Design and Innovation Strategy

GSM SI 839 (3 credits)

This class will examine how managers and leaders can create the conditions for innovation at the individual, team and organizational levels ? and how those conditions differ for startup and mature organizations. Managing innovation includes the generation of ideas; the integration of ideas into new product concepts; and the commercialization of ideas. While core strategy courses address the questions of what innovations to pursue and whether and when those innovations will bring value, this course addresses the question of how managers can create organizations to deliver innovations of value. Thus, the course will focus on the practices and processes that mangers need to put in place to enable organizations to execute on an innovation strategy. In doing so, students will evaluate how to balance the challenges of organizing, managing and leading innovation with the need to produce concrete, routine and expected outcomes within the organization. To be innovative, any new idea must resolve the innovation paradox ? introducing enough novelty to appeal to new markets while retaining enough familiarity to tap into existing behaviors. Because design and innovation are frequently inseparable in managing this paradox, the class will assess how design contributes to innovation in product, process and business models across industry sectors. The course will also consider the role that all sources of innovation play ? including communities, networks, brokers and other forms of open innovation. Students will be asked to reflect upon innovations that have been critical to their lives, and how these innovations were produced and gained market traction. Final group projects will explore how to ?rescue? innovations in trouble with turnaround teams.

Strategies for Environmental Sustainability

GSM SI 841 (3 credits)

Firms in many industries are facing new environmental challenges: these include meeting new regulatory requirements and demands from customers, heightened uncertainty about domestic and international environmental regulation, and intensifying demands for accountability and transparency regarding their environmental efforts and performance. How can managers capitalize on these challenges and turn them into opportunities to create value for their firm? This course focuses on understanding the impact of regulations, customer preferences, and changing industry dynamics that increase the pressure for environmental sustainability in order to evaluate and craft recommendations for firm strategy. This course also helps prepare managers to better understand how to engage these issues with stakeholders, including investors, regulators, and nongovernmental organizations, as well as customers and suppliers.

Real Estate Development

GSM SI 842 (3 credits)

The course provides a framework for evaluating the aspects underlying successful real estate development from concept and feasibility, through site control to regulatory review and construction. The course is taught utilizing class discussion, cases and outside speakers to reinforce the functional areas in the development process.

Technology Strategy

GSM SI 845 (3 credits)

Technology Strategy focuses on the interface between technological innovation and strategic management. This advanced strategy course covers the tools and concepts needed to understand how technological change creates new markets and new wealth; how technology-intensive industries differ from other industries; and the type of capabilities that technology-based firms need at different stages of their rapidly evolving industries. Some of the key topics covered include: platform dynamics and business models, standards wars, technology diffusion, technological discontinuities and disruptive innovation, models of industry evolution, dominant technological designs, complementary assets needed to profit from an innovation, and mechanisms to protect intellectual property. The course provides a rigorous treatment of the topics covered, combined with hands-on exercises and projects to help students apply the concepts to specific companies and technologies. Teaching methodology is a combination of interactive class discussions, online simulations, digital multimedia cases, paper-based cases, and guest speakers from industry. The course has been designed to provide students with a solid foundation of theories, tools, techniques and practices that will allow them to understand how to compete successfully in technology- intensive environments.

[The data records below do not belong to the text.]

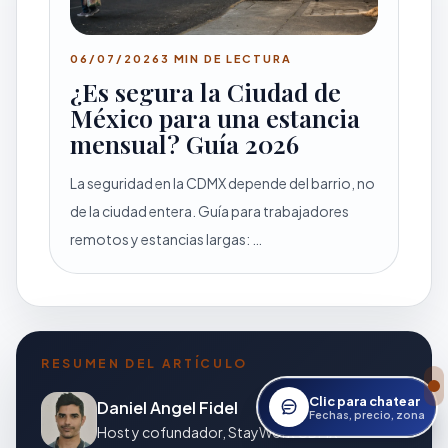
06/07/2026
3 MIN DE LECTURA
¿Es segura la Ciudad de
México para una estancia
mensual? Guía 2026
La seguridad en la CDMX depende del barrio, no
de la ciudad entera. Guía para trabajadores
remotos y estancias largas: …
RESUMEN DEL ARTÍCULO
Clic para chatear
Daniel Angel Fidel
Abrir asistente StayWor
Fechas, precio, zona
Host y cofundador, StayWork CDMX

Strategy in High Technology Environments

GSM SI 848 (Var credits)

This course examines winner-take-all industries in which firms compete fiercely to have their product chosen as the dominant standard. Success is determined not only by a product's features and price, but also by the firm's well-chosen alliances. This course also asks if traditional strategic marketing can be applied to the fast paced, ever evolving, high technology sector. In addition to the core text, assigned readings will include recent high technology case studies, and popular industry text. Current leaders in high technology and venture capital will also be invited to complement course lectures. The final group project will entail "pitching" a high technology business plan (already written) to a panel of judges.

Global Sustainability

GSM SI 849 (3 credits)

Global Sustainability explores the underpinnings of today's global sustainability challenges and how entrepreneurial thinking can be applied to government, NGOs, multinational corporations, small start-ups and the capital markets to address these challenges. Though lecture, case discussion, computer simulation and a unique guest speaker program, students will gain deeper understanding of both root cause, the interconnected and interdependencies across sectors such as energy, the environment and the global food and water supplies along with entrepreneurial thinking, methods, models and practices being employed by innovative individuals and organizations at the forefront in the search for solutions.

Entrepreneurship

GSM SI 851 (3 credits)

The course explores the characteristics of entrepreneurs, entrepreneurial thinking, and the entrepreneurial process. There are two themes. The first focuses on idea generation, testing the feasibility of the idea in the marketplace, and raising the necessary capital and human resources to achieve a successful start-up venture. The second focuses on a series of dilemmas faced by most entrepreneurs: building an innovative enterprise, use of strategic alliances, attracting funding and managing venture capitalist, setting growth, market, and geographic reach goals, expansion vs. exit, managing intellectual property, contracts, and lawyers, and knowing when to stop. A feasibility study for a new entrepreneurial venture is central to the course. This is a team project with an oral presentation made at the end of the semester.

Starting New Ventures

GSM SI 852 (3 credits)

This course focuses on the process of identifying and obtaining the necessary resources to launch an entrepreneurial venture through the development of a business plan. A well-written business plan will communicate the business concept in a way that attracts the various resource providers necessary for the venture?s success. Students will individually develop a business concept and prepare and present a professional business plan.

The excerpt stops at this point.